Activation of PKCα relieves Mg2+-dependent inhibition of TRPM1. A, Comparison of peak RBC and ON CBC responses from WT mice in low (0.5–1 mm) Mgi2+, and normal (1.7–2 mm) Mgi2+. Both RBC and ON CBC response amplitude decreased with increasing [Mg2+]i; for both cell types, there was a significant difference between the mean amplitude of the responses in 0.5–1 mm [Mg2+]i conditions compared with the 1.7–2 mm range (Student's t test; RBCs: 1.7–2 mm Mgi2+, n = 16; 0.5–1 mm, n = 7, p = 0.001; ON CBCs: 1.7–2 mm Mgi2+, n = 9, 0.5–1 mm, n = 11. There was no significant difference in the mean peak response amplitude between RBCs and ON CBCs at either [Mg2+]i (1.7–2 mm Mgi2+: p = 0.21; 0.5–1 mm Mgi2+: p = 0.75). B, Summary of the effect of OAG in WT RBCs in 0.5–1 mm [Mg2+]i. No significant difference was observed between the response amplitude at break-in and after 5 min of dialysis with OAG (100 μm; n = 9). C, Histogram summarizing the different effects of OAG in WT RBCs in low and high [Mg2+]i. Both the mean peak response at 5 min normalized to the response amplitude at break-in (histogram) and individual normalized peak responses (filled circles) are plotted for each [Mg2+]i condition. Statistical significance was determined by comparing normalized peak response at 5 min in low and high [Mg2+]i (n = 9 and 11 for low and high [Mg2+]i, respectively; Student's t test, *p = 0.001). D, Comparison of effect of OAG on the peak RBC responses from WT mice in normal (1.7–2 mm) and low (0.5–1 mm) [Mg2+]i. In WT RBCs, addition of OAG potentiated the current to 200.06 ± 1.05% of the current at break-in (Student's t test, high, n = 16, low, n = 9; *p = 0.001). No significant difference was observed in the mean amplitudes in PKCα−/− RBCs in the two [Mg2+]i conditions (p = 0.6954).

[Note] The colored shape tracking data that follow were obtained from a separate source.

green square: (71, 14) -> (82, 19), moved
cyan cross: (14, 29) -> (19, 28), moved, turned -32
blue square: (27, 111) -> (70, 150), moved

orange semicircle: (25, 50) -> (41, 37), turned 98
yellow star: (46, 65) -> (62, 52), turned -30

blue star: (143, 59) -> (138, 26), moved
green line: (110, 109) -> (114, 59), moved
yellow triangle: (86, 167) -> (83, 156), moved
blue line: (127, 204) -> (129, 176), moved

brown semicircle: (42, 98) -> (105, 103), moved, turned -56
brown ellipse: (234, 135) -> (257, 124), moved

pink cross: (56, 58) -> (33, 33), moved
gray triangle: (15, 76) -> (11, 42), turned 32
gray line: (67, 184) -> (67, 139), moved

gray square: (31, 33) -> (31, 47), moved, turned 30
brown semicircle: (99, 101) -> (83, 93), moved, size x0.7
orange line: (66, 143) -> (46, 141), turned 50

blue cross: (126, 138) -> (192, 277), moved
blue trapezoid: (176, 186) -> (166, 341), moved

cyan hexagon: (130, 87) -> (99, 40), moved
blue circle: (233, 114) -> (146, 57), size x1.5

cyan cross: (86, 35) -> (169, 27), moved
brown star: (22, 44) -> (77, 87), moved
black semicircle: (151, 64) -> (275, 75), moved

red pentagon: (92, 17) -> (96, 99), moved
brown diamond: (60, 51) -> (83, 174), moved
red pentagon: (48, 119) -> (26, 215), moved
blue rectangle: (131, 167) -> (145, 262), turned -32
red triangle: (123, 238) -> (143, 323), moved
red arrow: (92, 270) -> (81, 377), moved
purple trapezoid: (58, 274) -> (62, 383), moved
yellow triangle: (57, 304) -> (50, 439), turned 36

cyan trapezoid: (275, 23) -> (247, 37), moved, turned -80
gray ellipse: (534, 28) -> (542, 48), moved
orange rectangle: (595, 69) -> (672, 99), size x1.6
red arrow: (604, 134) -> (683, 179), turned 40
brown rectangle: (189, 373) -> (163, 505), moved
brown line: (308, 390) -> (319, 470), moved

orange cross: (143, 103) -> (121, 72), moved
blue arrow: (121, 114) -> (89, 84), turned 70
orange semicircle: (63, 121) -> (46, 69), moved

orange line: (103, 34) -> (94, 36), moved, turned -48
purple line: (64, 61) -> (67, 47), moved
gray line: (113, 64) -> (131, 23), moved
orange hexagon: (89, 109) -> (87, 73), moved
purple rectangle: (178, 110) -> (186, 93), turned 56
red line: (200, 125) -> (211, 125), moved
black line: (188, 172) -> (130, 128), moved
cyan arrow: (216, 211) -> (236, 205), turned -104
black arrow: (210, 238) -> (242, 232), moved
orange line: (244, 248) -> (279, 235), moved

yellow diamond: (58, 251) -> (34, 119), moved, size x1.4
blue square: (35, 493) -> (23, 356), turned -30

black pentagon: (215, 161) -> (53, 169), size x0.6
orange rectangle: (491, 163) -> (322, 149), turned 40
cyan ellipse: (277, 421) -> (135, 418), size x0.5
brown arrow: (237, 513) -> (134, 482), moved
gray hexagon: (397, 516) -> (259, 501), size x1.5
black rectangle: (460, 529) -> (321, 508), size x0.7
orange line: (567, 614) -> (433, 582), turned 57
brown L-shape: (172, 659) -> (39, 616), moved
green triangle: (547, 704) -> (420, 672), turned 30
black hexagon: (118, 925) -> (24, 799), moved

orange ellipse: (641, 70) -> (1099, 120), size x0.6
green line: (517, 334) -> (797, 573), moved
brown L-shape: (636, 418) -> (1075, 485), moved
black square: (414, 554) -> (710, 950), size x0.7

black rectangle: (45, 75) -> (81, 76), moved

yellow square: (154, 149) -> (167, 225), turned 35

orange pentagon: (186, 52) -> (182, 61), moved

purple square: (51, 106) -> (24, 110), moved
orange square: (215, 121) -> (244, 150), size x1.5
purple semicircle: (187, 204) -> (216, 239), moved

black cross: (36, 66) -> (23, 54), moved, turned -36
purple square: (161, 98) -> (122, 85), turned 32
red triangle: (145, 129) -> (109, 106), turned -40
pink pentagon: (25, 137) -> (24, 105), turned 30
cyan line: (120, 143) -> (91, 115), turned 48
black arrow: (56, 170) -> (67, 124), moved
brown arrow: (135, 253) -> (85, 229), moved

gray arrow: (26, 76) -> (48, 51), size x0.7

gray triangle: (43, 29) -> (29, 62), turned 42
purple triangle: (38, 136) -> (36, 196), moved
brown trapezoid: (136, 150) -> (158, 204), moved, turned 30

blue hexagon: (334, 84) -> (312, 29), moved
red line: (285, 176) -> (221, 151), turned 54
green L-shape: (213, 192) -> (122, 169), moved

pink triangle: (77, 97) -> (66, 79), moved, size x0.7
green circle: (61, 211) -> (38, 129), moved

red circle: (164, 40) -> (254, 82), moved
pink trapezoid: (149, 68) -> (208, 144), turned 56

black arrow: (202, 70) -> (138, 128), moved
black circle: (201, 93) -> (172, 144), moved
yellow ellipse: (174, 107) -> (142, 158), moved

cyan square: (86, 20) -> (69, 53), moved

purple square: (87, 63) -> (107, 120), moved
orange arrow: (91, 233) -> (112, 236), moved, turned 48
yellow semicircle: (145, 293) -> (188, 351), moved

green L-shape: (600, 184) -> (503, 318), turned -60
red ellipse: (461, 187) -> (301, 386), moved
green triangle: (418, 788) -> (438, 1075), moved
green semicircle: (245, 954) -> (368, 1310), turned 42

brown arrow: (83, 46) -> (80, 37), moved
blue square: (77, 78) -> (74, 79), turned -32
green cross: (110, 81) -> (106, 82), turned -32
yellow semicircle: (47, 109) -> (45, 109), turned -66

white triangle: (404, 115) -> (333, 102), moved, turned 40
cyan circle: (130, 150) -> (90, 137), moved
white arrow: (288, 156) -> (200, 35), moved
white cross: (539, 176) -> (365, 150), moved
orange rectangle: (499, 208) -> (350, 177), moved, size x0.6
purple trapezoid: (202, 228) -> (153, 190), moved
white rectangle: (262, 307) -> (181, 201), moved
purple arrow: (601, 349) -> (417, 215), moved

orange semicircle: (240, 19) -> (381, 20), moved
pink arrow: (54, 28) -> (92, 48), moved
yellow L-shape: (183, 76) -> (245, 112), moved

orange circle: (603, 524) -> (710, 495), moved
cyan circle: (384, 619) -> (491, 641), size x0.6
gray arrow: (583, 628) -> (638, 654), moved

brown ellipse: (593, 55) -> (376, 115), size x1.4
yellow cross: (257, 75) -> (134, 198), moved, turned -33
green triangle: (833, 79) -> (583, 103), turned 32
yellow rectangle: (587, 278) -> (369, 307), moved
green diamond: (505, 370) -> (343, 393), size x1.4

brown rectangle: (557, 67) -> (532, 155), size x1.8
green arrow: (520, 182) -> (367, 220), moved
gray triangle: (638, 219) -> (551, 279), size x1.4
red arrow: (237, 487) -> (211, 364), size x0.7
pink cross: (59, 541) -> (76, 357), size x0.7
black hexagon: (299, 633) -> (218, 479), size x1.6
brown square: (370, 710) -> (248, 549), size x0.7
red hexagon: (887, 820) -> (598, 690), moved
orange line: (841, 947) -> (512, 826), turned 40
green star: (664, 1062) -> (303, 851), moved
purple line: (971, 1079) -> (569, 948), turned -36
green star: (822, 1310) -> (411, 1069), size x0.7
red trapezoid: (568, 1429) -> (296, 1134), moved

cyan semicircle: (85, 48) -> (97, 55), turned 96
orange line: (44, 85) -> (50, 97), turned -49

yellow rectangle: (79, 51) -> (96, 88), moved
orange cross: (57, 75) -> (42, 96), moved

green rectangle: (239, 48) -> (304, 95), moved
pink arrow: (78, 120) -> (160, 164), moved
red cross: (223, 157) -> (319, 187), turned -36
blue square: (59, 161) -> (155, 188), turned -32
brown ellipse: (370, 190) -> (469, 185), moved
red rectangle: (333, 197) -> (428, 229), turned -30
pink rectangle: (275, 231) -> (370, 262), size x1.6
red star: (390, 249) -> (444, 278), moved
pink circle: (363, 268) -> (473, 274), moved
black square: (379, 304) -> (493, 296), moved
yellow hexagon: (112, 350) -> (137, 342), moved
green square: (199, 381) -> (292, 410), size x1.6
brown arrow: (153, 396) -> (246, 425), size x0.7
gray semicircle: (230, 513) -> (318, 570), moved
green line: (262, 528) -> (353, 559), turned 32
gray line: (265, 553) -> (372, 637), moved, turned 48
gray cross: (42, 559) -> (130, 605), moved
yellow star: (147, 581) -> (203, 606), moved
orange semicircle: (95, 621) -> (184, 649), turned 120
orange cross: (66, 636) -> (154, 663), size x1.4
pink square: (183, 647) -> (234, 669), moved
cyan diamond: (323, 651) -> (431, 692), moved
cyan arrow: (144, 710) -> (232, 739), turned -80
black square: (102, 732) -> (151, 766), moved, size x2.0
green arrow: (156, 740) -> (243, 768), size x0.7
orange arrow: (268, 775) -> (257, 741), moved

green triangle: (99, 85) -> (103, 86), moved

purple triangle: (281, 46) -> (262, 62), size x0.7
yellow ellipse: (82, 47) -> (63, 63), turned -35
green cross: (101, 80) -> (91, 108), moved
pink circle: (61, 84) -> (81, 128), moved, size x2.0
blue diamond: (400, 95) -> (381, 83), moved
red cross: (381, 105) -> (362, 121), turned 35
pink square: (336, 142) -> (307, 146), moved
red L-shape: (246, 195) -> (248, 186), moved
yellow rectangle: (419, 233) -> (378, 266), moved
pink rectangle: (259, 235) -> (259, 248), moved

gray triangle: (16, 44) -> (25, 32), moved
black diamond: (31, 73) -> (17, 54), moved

To determine whether PKCα might act to relieve Mgi2+ inhibition of TRPM1 current in the rod pathway, we next compared the effects of OAG in RBCs in the presence of different [Mg2+]i values. In 0.5–1.0 mm Mgi2+, OAG had no significant effect on the amplitude of the TRPM1 current (Fig. 5B) (n = 9; mean response amplitudes before and after dialysis were 19.06 ± 3.06 and 18.445 ± 3.96 respectively; p = 0.8203). The different effects of OAG on RBCs dialyzed with 0.5–1 mm free Mgi2+ compared with cells dialyzed with 1.7–2.0 mm free Mgi2+ was highly significant (Fig. 5C) (n = 9 and 16 respectively; p = 0.001). In addition, TRPM1 current amplitudes of WT RBCs in 1.7–2 mm Mgi2+ and OAG were nearly identical to the current amplitudes observed in 0.5–1 mm Mgi2+ either in the presence or absence of OAG. This is consistent with the idea that the effects of PKCα activation on the TRPM1 current are occluded in low Mgi2+.
Inhibition of RBCs by Mgi2+ is not voltage dependent
Based on classic examples of Mgi2+ channel inhibition, intracellular magnesium could act via a voltage-dependent block of the TRPM1 channel pore or through an inhibition of the channel that is independent of voltage (Mayer et al., 1984, Gwanyanya et al., 2004). To determine whether Mgi2+ inhibition of RBC current is dependent on voltage, we performed whole-cell recordings in 1.7–2 and 0.5–1 mm Mgi2+ and ramped the membrane potential from −60 to +70 mV while alternating between puffs of LY341495 to open TRPM1 and no puffs (Fig. 6). TRPM1 current was isolated by subtraction of the control ramp from the ramp obtained in the presence of LY341495. Voltage-dependent inhibition would be indicated by inward rectification in the presence of 1.7–2 Mgi2+, with smaller current at positive voltage due to block of the TRPM1 pore by Mg2+i, as it exits the channel. Conversely, the current–voltage (I–V) relationship in 0.5–1 mm Mgi2+ would display little or no inward rectification. However, although comparison of the I–V relationship of the raw responses shows that the magnitude of TRPM1 current is significantly larger in 0.5–1.0 mm Mgi2+ (mean amplitude at −60 and −60 = 19.97 ± 2.74 and 10.63 ± 1.63 pA in 1.7–2 mm MgI2+, and −42.14 ± 3.98 and 24.79 ± 3.89 pA in 0.5–1 mm Mgi2+, respectively), there was no difference in the rectification properties in the two ranges of Mgi2+ (Fig. 6A). This is shown more clearly in Figure 6B, where the I–V relations have been normalized to allow for comparison of overall shape. These data indicate that the effects of Mgi2+ on TRPM1 are independent of voltage.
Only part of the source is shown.